04-10-2010
E-info TAAKSTAP 2: VOORBEREIDEN VAN DE WAGEN
1. Manueel uitblutsen Bij het manueel uitblutsen wordt gebruik gemaakt van hamers, beitels en vormen. Het hanteren van dit materiaal veroorzaakt schokken, trillingen en een fysieke belasting met kans op o.a. schade aan de gewrichten. Besteed bijzondere aandacht aan volgende zaken: - gereedschap niet beschadigd; - gereedschap proper en vetvrij; - gereedschap voorzien van een goed, stevig en slipvrij handvat dat goed in de hand ligt; - pas, indien mogelijk, voldoende jobrotatie toe. Bij het uitblutsen wordt een hoog lawaainiveau gegenereerd wat een blijvende schade kan veroorzaken aan het gehoorsorgaan. Het is dan ook noodzakelijk bij dit werk steeds de nodige gehoorbescherming te dragen. Oorkappen zullen hier de beste bescherming bieden. Bij het uitblutsen kunnen metaaldeeltjes worden weg gekatapulteerd in de ruimte. Het is dan ook noodzakelijk om bij dit werk gebruik te maken van een veiligheidsbril, voorzien van zijklepjes.

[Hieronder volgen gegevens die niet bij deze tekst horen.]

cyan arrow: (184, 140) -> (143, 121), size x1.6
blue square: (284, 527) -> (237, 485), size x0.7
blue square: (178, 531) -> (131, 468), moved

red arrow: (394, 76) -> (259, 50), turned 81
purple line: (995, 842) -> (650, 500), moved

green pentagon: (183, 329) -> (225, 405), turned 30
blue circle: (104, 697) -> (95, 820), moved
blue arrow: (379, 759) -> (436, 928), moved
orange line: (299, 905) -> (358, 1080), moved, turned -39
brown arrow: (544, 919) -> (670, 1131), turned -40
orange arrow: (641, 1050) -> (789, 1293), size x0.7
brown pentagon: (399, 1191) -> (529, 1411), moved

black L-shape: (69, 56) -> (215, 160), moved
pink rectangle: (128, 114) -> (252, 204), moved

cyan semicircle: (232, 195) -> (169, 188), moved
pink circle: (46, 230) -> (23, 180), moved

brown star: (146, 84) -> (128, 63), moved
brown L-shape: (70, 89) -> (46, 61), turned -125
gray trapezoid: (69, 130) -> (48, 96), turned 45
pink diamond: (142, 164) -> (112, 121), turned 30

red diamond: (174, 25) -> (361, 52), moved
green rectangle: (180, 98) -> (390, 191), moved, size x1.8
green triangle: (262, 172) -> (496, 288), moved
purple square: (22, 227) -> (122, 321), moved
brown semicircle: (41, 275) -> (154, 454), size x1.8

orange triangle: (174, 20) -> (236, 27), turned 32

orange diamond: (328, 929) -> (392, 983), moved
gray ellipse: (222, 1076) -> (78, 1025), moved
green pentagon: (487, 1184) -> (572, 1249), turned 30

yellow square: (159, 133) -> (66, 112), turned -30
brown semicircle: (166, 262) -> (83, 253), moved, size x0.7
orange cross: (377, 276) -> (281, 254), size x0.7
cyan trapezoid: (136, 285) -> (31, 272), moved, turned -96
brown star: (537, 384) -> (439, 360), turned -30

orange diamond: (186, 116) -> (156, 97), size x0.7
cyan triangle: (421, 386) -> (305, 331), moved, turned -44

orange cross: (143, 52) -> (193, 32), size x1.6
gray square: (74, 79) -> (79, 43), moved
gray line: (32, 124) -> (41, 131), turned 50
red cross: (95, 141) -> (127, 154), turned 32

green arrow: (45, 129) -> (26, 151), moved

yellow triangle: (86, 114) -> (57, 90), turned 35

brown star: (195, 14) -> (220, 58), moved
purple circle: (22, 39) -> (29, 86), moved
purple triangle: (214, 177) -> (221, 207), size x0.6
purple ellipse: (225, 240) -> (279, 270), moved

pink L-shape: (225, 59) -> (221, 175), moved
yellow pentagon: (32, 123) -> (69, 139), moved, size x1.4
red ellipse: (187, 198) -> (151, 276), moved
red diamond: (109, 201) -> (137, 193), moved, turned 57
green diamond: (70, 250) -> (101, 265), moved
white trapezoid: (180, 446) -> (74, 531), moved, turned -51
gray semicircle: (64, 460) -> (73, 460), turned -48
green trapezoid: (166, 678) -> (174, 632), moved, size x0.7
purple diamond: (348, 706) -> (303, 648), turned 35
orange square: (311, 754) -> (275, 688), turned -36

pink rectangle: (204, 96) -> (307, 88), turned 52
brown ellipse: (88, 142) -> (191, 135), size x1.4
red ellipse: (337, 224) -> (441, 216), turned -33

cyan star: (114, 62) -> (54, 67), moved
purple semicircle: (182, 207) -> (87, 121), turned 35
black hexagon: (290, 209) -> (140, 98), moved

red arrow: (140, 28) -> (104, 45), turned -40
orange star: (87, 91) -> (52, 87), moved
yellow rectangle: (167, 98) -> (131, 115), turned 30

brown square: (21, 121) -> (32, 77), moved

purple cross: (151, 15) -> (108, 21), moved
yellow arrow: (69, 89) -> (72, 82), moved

2. Plamuren van de carrosserie Bij het aanmaken van de plamuren wordt het polyester hars gemengd met de verharder (peroxide). Het inademen van de dampen moet worden vermeden gezien deze schadelijk zijn voor o.a. de lever, de nieren en het centrale zenuwstelsel. Dit kunnen we zoveel mogelijk beperken door: - producten te mengen in een goed verluchte ruimte; - respecteer strikt de voorgeschreven verhoudingen; - vermijd huidcontact; Bij het aanbrengen van de plamuur, zal deze vlug gaan uitharden. Hierbij komen dampen vrij die vnl. oplosmiddelen bevatten. Plamuur die op de huid terechtkomt, kan irriterend zijn en is bovendien moeilijk te verwijderen. Om deze risico’s voldoende te beheersen dienen we aandacht te besteden aan: - plamuren in een goed geventileerde ruimte (eventueel in de spuitcabine); - zorg ervoor dat andere werknemers niet onnodig worden blootgesteld; - draag bij het plamuren geschikte handschoenen (vb. nitrilrubber); - draag geschikte adembescherming (filtermasker voorzien van filter A-bruin). Nadat de plamuur is uitgehard, moet deze worden gladgeschuurd. In eerste instantie wordt meestal machinaal en droog geschuurd. Het spreekt voor zich dat hierbij heel wat stof vrijkomt. Al het nodige dient te worden gedaan om het inademen van dit stof te voorkomen. Dit doen we door: - te schuren in een aparte ruimte, zodanig dat andere werknemers niet onnodig worden blootgesteld; - gebruik te maken van een schuurmachine die is voorzien van een actieve stofafzuiging (een schuurmachine met enkel een stof-opvangzakje is zeker onvoldoende); - het dragen van geschikte adembescherming (stofmasker minimaal P2); - gebruik te maken van beschermende kledij (bij voorkeur een wegwerpoverall type 5 met capuchon). Het langdurig werken met de schuurmachine is schadelijk voor de gewrichten en veroorzaakt op termijn tintelende vingers en een verminderde vingergevoeligheid. Kies bij de aankoop van de machine dan ook voor een trillingsarme machine. Om de langdurige blootstelling te vermijden, is het aangewezen te kiezen voor voldoende jobrotatie. 1/8
Na het droog schuren worden de carrosserie manueel glad geschuurd. In de eindfase wordt nat geschuurd. Bij het droogschuren gelden dezelfde persoonlijke beschermende maatregelen als voor het machinaal droogschuren. Voor het nat schuren is het gebruik van adembescherming en beschermende kledij niet echt noodzakelijk. Het manueel schuren veroorzaakt een extra fysieke belasting. We kunnen deze klachten beperken door te kiezen voor ergonomische schuurblokjes die goed in de hand liggen en voldoende jobrotatie in te bouwen.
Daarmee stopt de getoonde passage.